Start of The input

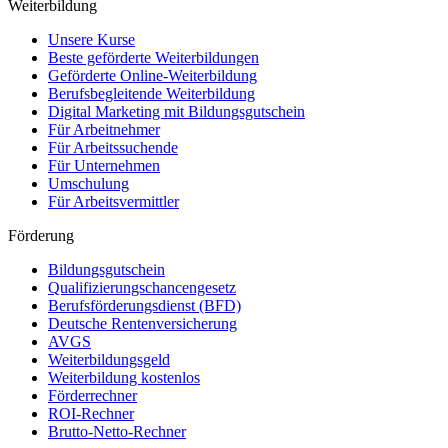
Weiterbildung
Unsere Kurse
Beste geförderte Weiterbildungen
Geförderte Online-Weiterbildung
Berufsbegleitende Weiterbildung
Digital Marketing mit Bildungsgutschein
Für Arbeitnehmer
Für Arbeitssuchende
Für Unternehmen
Umschulung
Für Arbeitsvermittler
Förderung
Bildungsgutschein
Qualifizierungschancengesetz
Berufsförderungsdienst (BFD)
Deutsche Rentenversicherung
AVGS
Weiterbildungsgeld
Weiterbildung kostenlos
Förderrechner
ROI-Rechner
Brutto-Netto-Rechner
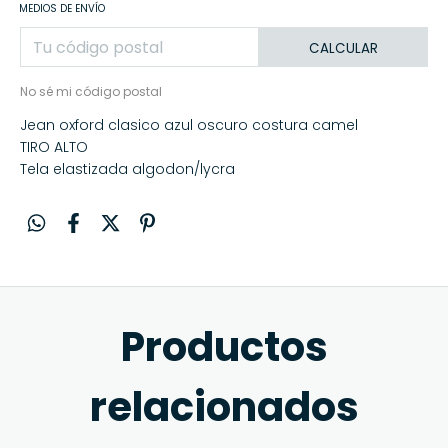
MEDIOS DE ENVÍO
CALCULAR
No sé mi código postal
Jean oxford clasico azul oscuro costura camel
TIRO ALTO
Tela elastizada algodon/lycra
Productos
relacionados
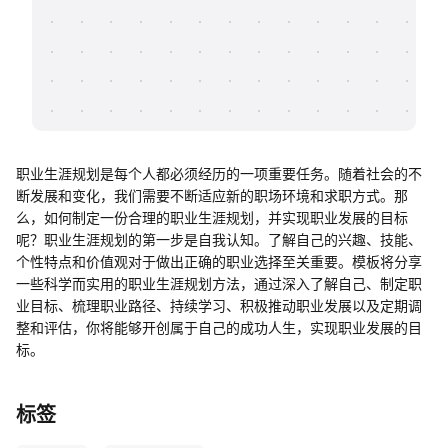
帮助中心
知识分享社区
职业生涯规划是每个人都必须经历的一项重要任务。随着社会的不
断发展和变化，我们需要不断适应新的职场环境和求职方式。那
么，如何制定一份合理的职业生涯规划，并实现职业发展的目标
呢？职业生涯规划的第一步是自我认知。了解自己的兴趣、技能、
个性特点和价值观对于做出正确的职业选择至关重要。模板将分享
一些科学而实用的职业生涯规划方法，通过深入了解自己、制定职
业目标、梳理职业路径、持续学习、积极推动职业发展以及定期调
整和评估，你将能够开创属于自己的成功人生，实现职业发展的目
标。
标签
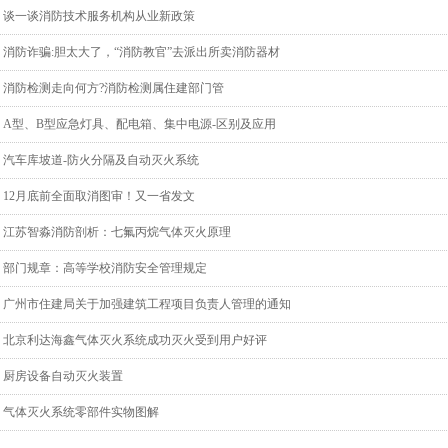
谈一谈消防技术服务机构从业新政策
消防诈骗:胆太大了，“消防教官”去派出所卖消防器材
消防检测走向何方?消防检测属住建部门管
A型、B型应急灯具、配电箱、集中电源-区别及应用
汽车库坡道-防火分隔及自动灭火系统
12月底前全面取消图审！又一省发文
江苏智淼消防剖析：七氟丙烷气体灭火原理
部门规章：高等学校消防安全管理规定
广州市住建局关于加强建筑工程项目负责人管理的通知
北京利达海鑫气体灭火系统成功灭火受到用户好评
厨房设备自动灭火装置
气体灭火系统零部件实物图解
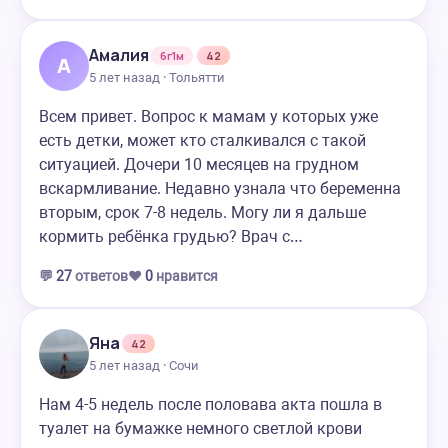
Амалия
6г1м
42
А
5 лет назад · Тольятти
Всем привет. Вопрос к мамам у которых уже
есть детки, может кто сталкивался с такой
ситуацией. Дочери 10 месяцев на грудном
вскармливание. Недавно узнала что беременна
вторым, срок 7-8 недель. Могу ли я дальше
кормить ребёнка грудью? Врач с…
💬
27
ответов
❤️
0
нравится
Яна
42
5 лет назад · Сочи
Нам 4-5 недель после половава акта пошла в
туалет на бумажке немного светлой крови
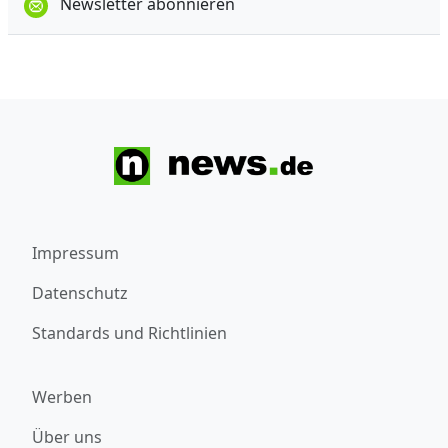
Newsletter abonnieren
Impressum
Datenschutz
Standards und Richtlinien
Werben
Über uns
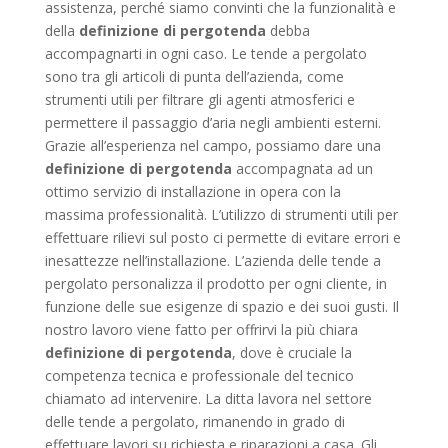
assistenza, perché siamo convinti che la funzionalità e
della
definizione di pergotenda
debba
accompagnarti in ogni caso. Le tende a pergolato
sono tra gli articoli di punta dell’azienda, come
strumenti utili per filtrare gli agenti atmosferici e
permettere il passaggio d’aria negli ambienti esterni.
Grazie all’esperienza nel campo, possiamo dare una
definizione di pergotenda
accompagnata ad un
ottimo servizio di installazione in opera con la
massima professionalità. L’utilizzo di strumenti utili per
effettuare rilievi sul posto ci permette di evitare errori e
inesattezze nell’installazione. L’azienda delle tende a
pergolato personalizza il prodotto per ogni cliente, in
funzione delle sue esigenze di spazio e dei suoi gusti. Il
nostro lavoro viene fatto per offrirvi la più chiara
definizione di pergotenda
, dove è cruciale la
competenza tecnica e professionale del tecnico
chiamato ad intervenire. La ditta lavora nel settore
delle tende a pergolato, rimanendo in grado di
effettuare lavori su richiesta e riparazioni a casa. Gli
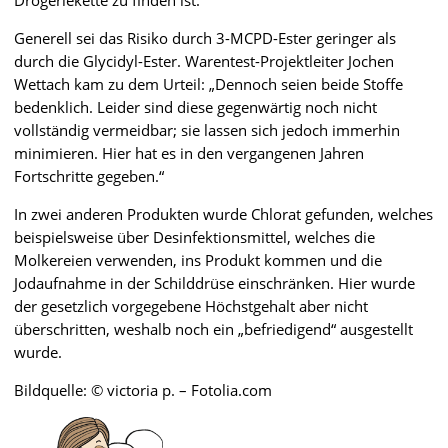
Drogeriekette zu finden ist.
Generell sei das Risiko durch 3-MCPD-Ester geringer als
durch die Glycidyl-Ester. Warentest-Projektleiter Jochen
Wettach kam zu dem Urteil: „Dennoch seien beide Stoffe
bedenklich. Leider sind diese gegenwärtig noch nicht
vollständig vermeidbar; sie lassen sich jedoch immerhin
minimieren. Hier hat es in den vergangenen Jahren
Fortschritte gegeben.“
In zwei anderen Produkten wurde Chlorat gefunden, welches
beispielsweise über Desinfektionsmittel, welches die
Molkereien verwenden, ins Produkt kommen und die
Jodaufnahme in der Schilddrüse einschränken. Hier wurde
der gesetzlich vorgegebene Höchstgehalt aber nicht
überschritten, weshalb noch ein „befriedigend“ ausgestellt
wurde.
Bildquelle: © victoria p. – Fotolia.com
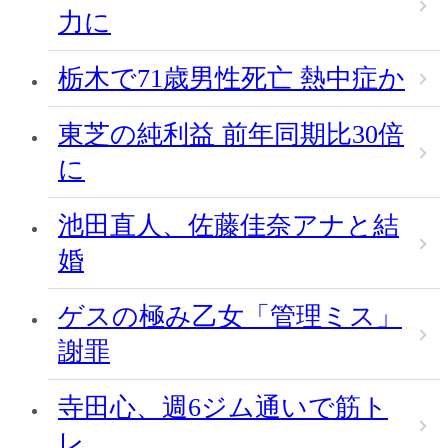
力に
栃木で71歳男性死亡 熱中症か
東芝の純利益 前年同期比30倍
に
池田直人、佐藤佳奈アナと結
婚
ゲスの極み乙女「管理ミス」
謝罪
寺田心、週6ジム通いで筋ト
レ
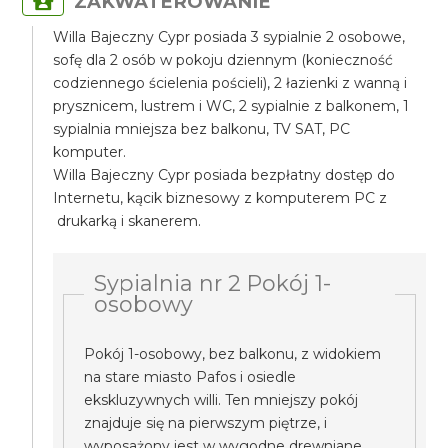
ZAKWATEROWANIE
Willa Bajeczny Cypr posiada 3 sypialnie 2 osobowe,
sofę dla 2 osób w pokoju dziennym (konieczność
codziennego ścielenia pościeli), 2 łazienki z wanną i
prysznicem, lustrem i WC, 2 sypialnie z balkonem, 1
sypialnia mniejsza bez balkonu, TV SAT, PC
komputer.
Willa Bajeczny Cypr posiada bezpłatny dostęp do
Internetu, kącik biznesowy z komputerem PC z
drukarką i skanerem.
Sypialnia nr 2 Pokój 1-
osobowy
Pokój 1-osobowy, bez balkonu, z widokiem
na stare miasto Pafos i osiedle
ekskluzywnych willi. Ten mniejszy pokój
znajduje się na pierwszym piętrze, i
wyposażony jest w wygodne drewniane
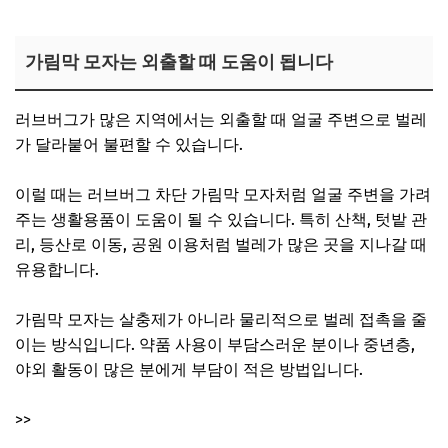
가림막 모자는 외출할 때 도움이 됩니다
러브버그가 많은 지역에서는 외출할 때 얼굴 주변으로 벌레
가 달라붙어 불편할 수 있습니다.
이럴 때는 러브버그 차단 가림막 모자처럼 얼굴 주변을 가려
주는 생활용품이 도움이 될 수 있습니다. 특히 산책, 텃밭 관
리, 등산로 이동, 공원 이용처럼 벌레가 많은 곳을 지나갈 때
유용합니다.
가림막 모자는 살충제가 아니라 물리적으로 벌레 접촉을 줄
이는 방식입니다. 약품 사용이 부담스러운 분이나 중년층,
야외 활동이 많은 분에게 부담이 적은 방법입니다.
>>
러브버그 가림막 모자 구매 바로가기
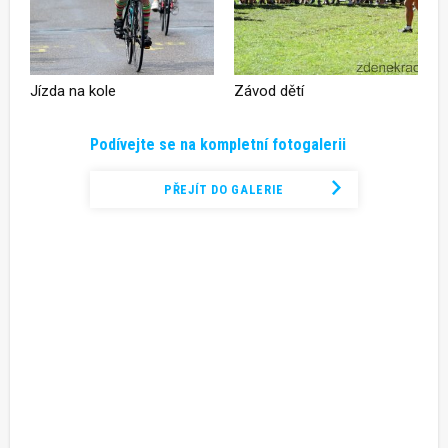
Jízda na kole
Závod dětí
Podívejte se na kompletní fotogalerii
PŘEJÍT DO GALERIE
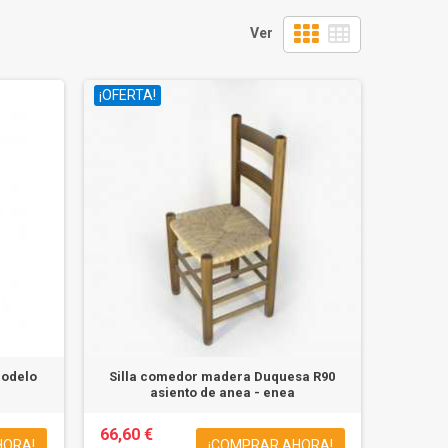
Ver
¡OFERTA!
modelo
Silla comedor madera Duquesa R90
asiento de anea - enea
66,60 €
HORA!
¡COMPRAR AHORA!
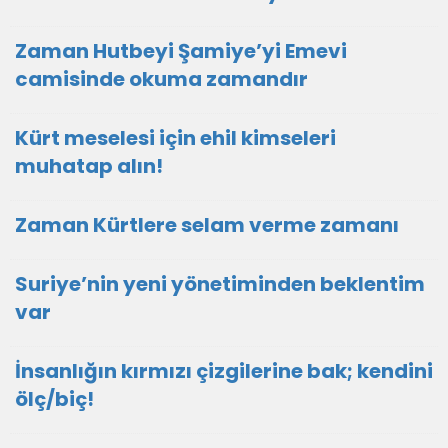
Zaman Hutbeyi Şamiye’yi Emevi
camisinde okuma zamandır
Kürt meselesi için ehil kimseleri
muhatap alın!
Zaman Kürtlere selam verme zamanı
Suriye’nin yeni yönetiminden beklentim
var
İnsanlığın kırmızı çizgilerine bak; kendini
ölç/biç!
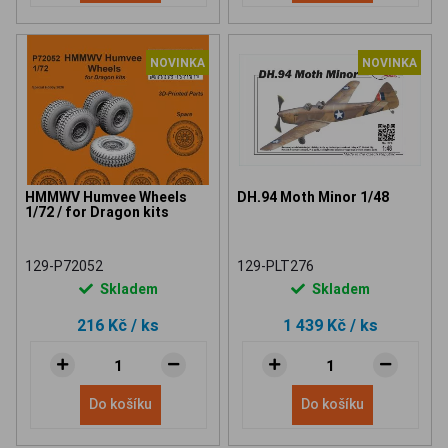
NOVINKA
NOVINKA
HMMWV Humvee Wheels
DH.94 Moth Minor 1/48
1/72 / for Dragon kits
129-P72052
129-PLT276
Skladem
Skladem
216 Kč
/ ks
1 439 Kč
/ ks
Do košíku
Do košíku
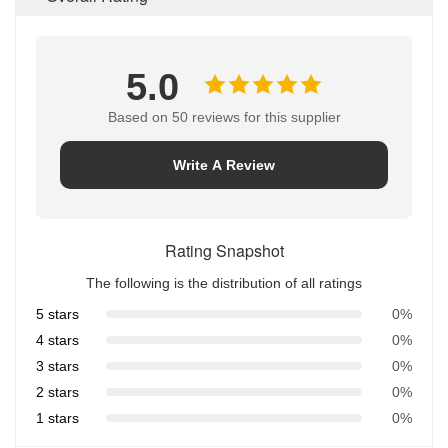
5.0
Based on 50 reviews for this supplier
Write A Review
Rating Snapshot
The following is the distribution of all ratings
5 stars
0%
4 stars
0%
3 stars
0%
2 stars
0%
1 stars
0%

End of The input

What you are asked to do: Output the records above exactly as they are, leaving out the pictures.

Worked solution:
Weiterbildung
Unsere Kurse
Beste geförderte Weiterbildungen
Geförderte Online-Weiterbildung
Berufsbegleitende Weiterbildung
Digital Marketing mit Bildungsgutschein
Für Arbeitnehmer
Für Arbeitssuchende
Für Unternehmen
Umschulung
Für Arbeitsvermittler
Förderung
Bildungsgutschein
Qualifizierungschancengesetz
Berufsförderungsdienst (BFD)
Deutsche Rentenversicherung
AVGS
Weiterbildungsgeld
Weiterbildung kostenlos
Förderrechner
ROI-Rechner
Brutto-Netto-Rechner
MEDIOS DE ENVÍO
CALCULAR
No sé mi código postal
Jean oxford clasico azul oscuro costura camel
TIRO ALTO
Tela elastizada algodon/lycra
Productos
relacionados
帮助中心
知识分享社区
职业生涯规划是每个人都必须经历的一项重要任务。随着社会的不
断发展和变化，我们需要不断适应新的职场环境和求职方式。那
么，如何制定一份合理的职业生涯规划，并实现职业发展的目标
呢？职业生涯规划的第一步是自我认知。了解自己的兴趣、技能、
个性特点和价值观对于做出正确的职业选择至关重要。模板将分享
一些科学而实用的职业生涯规划方法，通过深入了解自己、制定职
业目标、梳理职业路径、持续学习、积极推动职业发展以及定期调
整和评估，你将能够开创属于自己的成功人生，实现职业发展的目
标。
标签
谈一谈消防技术服务机构从业新政策
消防诈骗:胆太大了，“消防教官”去派出所卖消防器材
消防检测走向何方?消防检测属住建部门管
A型、B型应急灯具、配电箱、集中电源-区别及应用
汽车库坡道-防火分隔及自动灭火系统
12月底前全面取消图审！又一省发文
江苏智淼消防剖析：七氟丙烷气体灭火原理
部门规章：高等学校消防安全管理规定
广州市住建局关于加强建筑工程项目负责人管理的通知
北京利达海鑫气体灭火系统成功灭火受到用户好评
厨房设备自动灭火装置
气体灭火系统零部件实物图解
Амалия
6г1м
42
А
5 лет назад · Тольятти
Всем привет. Вопрос к мамам у которых уже
есть детки, может кто сталкивался с такой
ситуацией. Дочери 10 месяцев на грудном
вскармливание. Недавно узнала что беременна
вторым, срок 7-8 недель. Могу ли я дальше
кормить ребёнка грудью? Врач с…
💬
27
ответов
❤️
0
нравится
Яна
42
5 лет назад · Сочи
Нам 4-5 недель после половава акта пошла в
туалет на бумажке немного светлой крови
Newsletter abonnieren
Impressum
Datenschutz
Standards und Richtlinien
Werben
Über uns
assistenza, perché siamo convinti che la funzionalità e
della
definizione di pergotenda
debba
accompagnarti in ogni caso. Le tende a pergolato
sono tra gli articoli di punta dell’azienda, come
strumenti utili per filtrare gli agenti atmosferici e
permettere il passaggio d’aria negli ambienti esterni.
Grazie all’esperienza nel campo, possiamo dare una
definizione di pergotenda
accompagnata ad un
ottimo servizio di installazione in opera con la
massima professionalità. L’utilizzo di strumenti utili per
effettuare rilievi sul posto ci permette di evitare errori e
inesattezze nell’installazione. L’azienda delle tende a
pergolato personalizza il prodotto per ogni cliente, in
funzione delle sue esigenze di spazio e dei suoi gusti. Il
nostro lavoro viene fatto per offrirvi la più chiara
definizione di pergotenda
, dove è cruciale la
competenza tecnica e professionale del tecnico
chiamato ad intervenire. La ditta lavora nel settore
delle tende a pergolato, rimanendo in grado di
effettuare lavori su richiesta e riparazioni a casa. Gli
Drogeriekette zu finden ist.
Generell sei das Risiko durch 3-MCPD-Ester geringer als
durch die Glycidyl-Ester. Warentest-Projektleiter Jochen
Wettach kam zu dem Urteil: „Dennoch seien beide Stoffe
bedenklich. Leider sind diese gegenwärtig noch nicht
vollständig vermeidbar; sie lassen sich jedoch immerhin
minimieren. Hier hat es in den vergangenen Jahren
Fortschritte gegeben.“
In zwei anderen Produkten wurde Chlorat gefunden, welches
beispielsweise über Desinfektionsmittel, welches die
Molkereien verwenden, ins Produkt kommen und die
Jodaufnahme in der Schilddrüse einschränken. Hier wurde
der gesetzlich vorgegebene Höchstgehalt aber nicht
überschritten, weshalb noch ein „befriedigend“ ausgestellt
wurde.
Bildquelle: © victoria p. – Fotolia.com
力に
栃木で71歳男性死亡 熱中症か
東芝の純利益 前年同期比30倍
に
池田直人、佐藤佳奈アナと結
婚
ゲスの極み乙女「管理ミス」
謝罪
寺田心、週6ジム通いで筋ト
レ
ZAKWATEROWANIE
Willa Bajeczny Cypr posiada 3 sypialnie 2 osobowe,
sofę dla 2 osób w pokoju dziennym (konieczność
codziennego ścielenia pościeli), 2 łazienki z wanną i
prysznicem, lustrem i WC, 2 sypialnie z balkonem, 1
sypialnia mniejsza bez balkonu, TV SAT, PC
komputer.
Willa Bajeczny Cypr posiada bezpłatny dostęp do
Internetu, kącik biznesowy z komputerem PC z
drukarką i skanerem.
Sypialnia nr 2 Pokój 1-
osobowy
Pokój 1-osobowy, bez balkonu, z widokiem
na stare miasto Pafos i osiedle
ekskluzywnych willi. Ten mniejszy pokój
znajduje się na pierwszym piętrze, i
wyposażony jest w wygodne drewniane
가림막 모자는 외출할 때 도움이 됩니다
러브버그가 많은 지역에서는 외출할 때 얼굴 주변으로 벌레
가 달라붙어 불편할 수 있습니다.
이럴 때는 러브버그 차단 가림막 모자처럼 얼굴 주변을 가려
주는 생활용품이 도움이 될 수 있습니다. 특히 산책, 텃밭 관
리, 등산로 이동, 공원 이용처럼 벌레가 많은 곳을 지나갈 때
유용합니다.
가림막 모자는 살충제가 아니라 물리적으로 벌레 접촉을 줄
이는 방식입니다. 약품 사용이 부담스러운 분이나 중년층,
야외 활동이 많은 분에게 부담이 적은 방법입니다.
>>
러브버그 가림막 모자 구매 바로가기
Jízda na kole
Závod dětí
Podívejte se na kompletní fotogalerii
PŘEJÍT DO GALERIE
Ver
¡OFERTA!
modelo
Silla comedor madera Duquesa R90
asiento de anea - enea
66,60 €
HORA!
¡COMPRAR AHORA!
Zaman Hutbeyi Şamiye’yi Emevi
camisinde okuma zamandır
Kürt meselesi için ehil kimseleri
muhatap alın!
Zaman Kürtlere selam verme zamanı
Suriye’nin yeni yönetiminden beklentim
var
İnsanlığın kırmızı çizgilerine bak; kendini
ölç/biç!
NOVINKA
NOVINKA
HMMWV Humvee Wheels
DH.94 Moth Minor 1/48
1/72 / for Dragon kits
129-P72052
129-PLT276
Skladem
Skladem
216 Kč
/ ks
1 439 Kč
/ ks
Do košíku
Do košíku
5.0
Based on 50 reviews for this supplier
Write A Review
Rating Snapshot
The following is the distribution of all ratings
5 stars
0%
4 stars
0%
3 stars
0%
2 stars
0%
1 stars
0%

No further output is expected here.